SDN

Overview

The AT&T Software Defined Network (SDN) is a flagship network product in the AT&T nodal architecture. SDN provides customers with the ability to achieve a corporate virtual private network (VPN) while using the facilities of the AT&T Switched Network. SDN is a customer's VPN that resides in the AT&T 4ESS? based switched Worldwide Intelligent Network and provides networked-based features and management capabilities that are usually not found in private networks. Some of the networked-based features are customized routing, advance numbering plans, call screening, authorization codes, remote access, security codes and customized billing.

SDN is compatible with most private networks and PBXs and, as such, protects these existing investments. Since SDN does not require a sophisticated PBX base, businesses can choose tariffed access or dial-up. The service fully supports analog data transmission at up to 28.8 Kbps and end-to-end digital data transmission at 56/64 Kbps.

Options

SDN provides several optional features which enables a company to customize the service to meet its needs.

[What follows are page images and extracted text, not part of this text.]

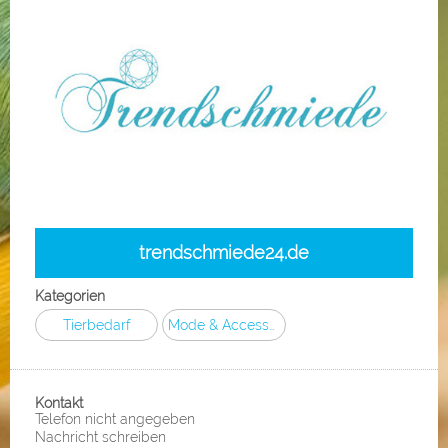
trendschmiede24.de
Kategorien
Tierbedarf
Mode & Accessoires
Kontakt
Telefon nicht angegeben
Nachricht schreiben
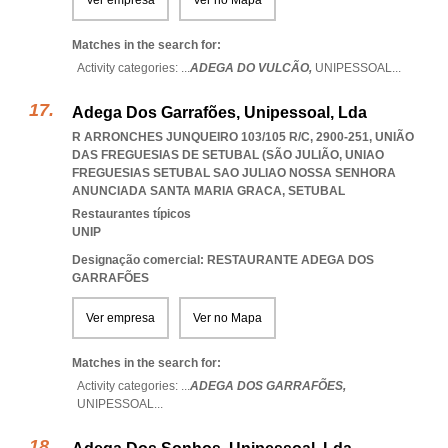
Ver empresa
Ver no Mapa
Matches in the search for:
Activity categories: ...
ADEGA DO VULCÃO,
UNIPESSOAL
...
Adega Dos Garrafões, Unipessoal, Lda
R ARRONCHES JUNQUEIRO 103/105 R/C, 2900-251, UNIÃO
DAS FREGUESIAS DE SETUBAL (SÃO JULIÃO
,
UNIAO
FREGUESIAS SETUBAL SAO JULIAO NOSSA SENHORA
ANUNCIADA SANTA MARIA GRACA
,
SETUBAL
Restaurantes típicos
UNIP
Designação comercial: RESTAURANTE ADEGA DOS
GARRAFÕES
Ver empresa
Ver no Mapa
Matches in the search for:
Activity categories: ...
ADEGA DOS GARRAFÕES,
UNIPESSOAL
...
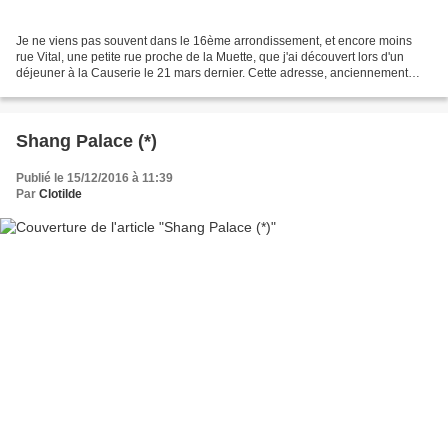
Je ne viens pas souvent dans le 16ème arrondissement, et encore moins
rue Vital, une petite rue proche de la Muette, que j'ai découvert lors d'un
déjeuner à la Causerie le 21 mars dernier. Cette adresse, anciennement
nommée "Chez Géraud" a changé de nom...
Shang Palace (*)
Publié le 15/12/2016 à 11:39
Par
Clotilde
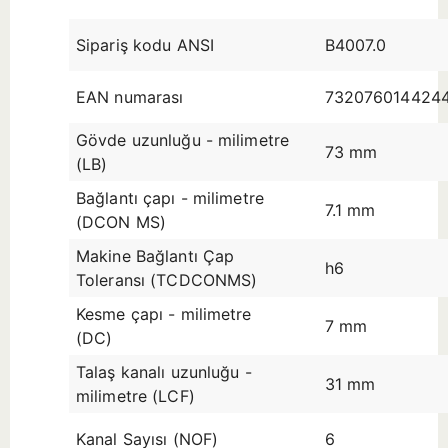
Sipariş kodu ANSI
B4007.0
EAN numarası
732076014424
Gövde uzunluğu - milimetre
73 mm
(LB)
Bağlantı çapı - milimetre
7.1 mm
(DCON MS)
Makine Bağlantı Çap
h6
Toleransı (TCDCONMS)
Kesme çapı - milimetre
7 mm
(DC)
Talaş kanalı uzunluğu -
31 mm
milimetre (LCF)
Kanal Sayısı (NOF)
6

Major offerings among these features are:

  • Software Defined Data Network (SDDN) - a virtual private data network that lets users negotiate data calls on demand (dial-up). It gives customers fast access to transmit data at 56 and 64 Kbps restricted, 64 Kbps clear channel, 384 Kbps, and Nx64 Kbps.
  • SDN International (SDN-I) - is available for companies that operate in the global arena. Callers can transmit voice, data, fax, graphics, and video using either dedicated or switched access.
  • SDN Voice Mail - is a network-based service designed for applications in which geographically dispersed associates need to be in contact with each other and with centralized managers. Sales forces, technicians, associates on the move, and dispersed communities of interest can increase their communication through SDN Voice Mail.
  • SDN Cellular Calling - gives subscribers the capability to pre-subscribe to cellular service so that their SDN can carry long distance calls originating from their cell phones. The caller will be able to transfer data at the rates supported by the cellular service provider.
  • Global SDN (GSDN) - In contrast to SDN-I, GSDN is a voice-only international offering between a company's United States sites and its foreign location. GSDN is the most cost-effective high-volume international switched voice service. However, it can be particularly cost effective for businesses with as little as 2 hours of calling time per day to a given international location during peak rate periods. Access to the service can be direct or switched.

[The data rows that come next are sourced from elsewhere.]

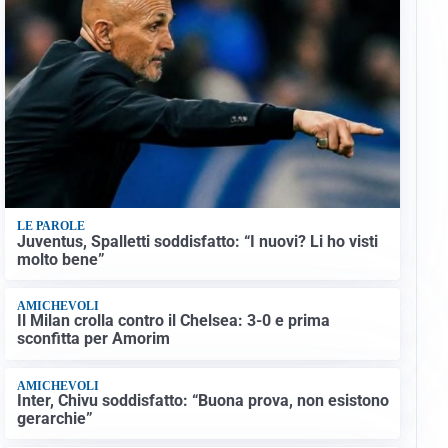
LE PAROLE
Juventus, Spalletti soddisfatto: “I nuovi? Li ho visti
molto bene”
AMICHEVOLI
Il Milan crolla contro il Chelsea: 3-0 e prima
sconfitta per Amorim
AMICHEVOLI
Inter, Chivu soddisfatto: “Buona prova, non esistono
gerarchie”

AT&T's SDN is an extremely feature-rich service offering. The above features are a limited sampling. Please contact your AT&T account executive for further information.

Access

SDN supports a number of access arrangements from a customer's location to the AT&T Switched Network.

Below is a summary of the most frequently used arrangements. Contact your account representative for details and for additional access arrangements.

  • Dedicated Access - also referred to as Special Access. With this arrangement access is provided over Voice Grade Private Line (VGPL - analog), T1, T45, digital 56/64 DS0 Local Channel Service, or ISDN.
  • Switched Access - also referred to as Local Exchange Service Access (LESA) for voice. This approach is used to bring onto the network low-volume locations that can not justify dedicated access. LESA is available through a Local Exchange Carrier (LEC) or an independent provider's equal access end office.
  • SDDN Switched Access for Data - is an equal access (10ATT) arrangement in which data calls are passed through the LEC to an AT&T office over Feature Group D trunks. These trunks are dedicated to switched data traffic.
  • SDN Cellular Calling - a business can pre-subscribe to up to 5000 cellular numbers for SDN. Calls are placed through the cellular carrier's network and completed on SDN.
  • Network Remote Access - this access is useful for remote locations with occasional SDN traffic and for associates who travel. NRA provides access to SDN from non-SDN stations. Callers are required to enter a valid authorization code before SDN will complete the call. A telecommunications manager decides which call destinations are valid for NRA users.

Assurance

Optional features are available free of charge to ensure service integrity in the event of an outage due to natural disasters, such as storms or floods. Among these features are:

  • Flexible Routing - in the event of damaged lines or circuits, the customer's calls are re-routed to ensure a high percentage of call completion. Although not instantaneous, flexible routing can be accomplished rapidly.
  • Off-Network Overflow on Terminating Busy - calls routed to busy or disabled SDN stations (on-net) are re-routed to predefined non-SDN stations (off-net).

To qualify, an organization must notify AT&T within 72 hours of the disaster. This service is available for up to 6 months from the occurrence of the disaster or until the service is restored, whichever is less. For further information, please contact your AT&T account executive.

Availability

The service is available in both interstate and intrastate offerings throughout the United States. In addition, there is an international offering to more than 150 direct-dial countries around the world. Volume discounts can be offered on both international and domestic service.

Updates

To share with customers the richness of these services and to keep them abreast of the goings-on, AT&T supports and fully participates in the SDN Users Forum. Annually, AT&T hosts a Forum Meeting to give customers a close-up look at some of the latest killer applications.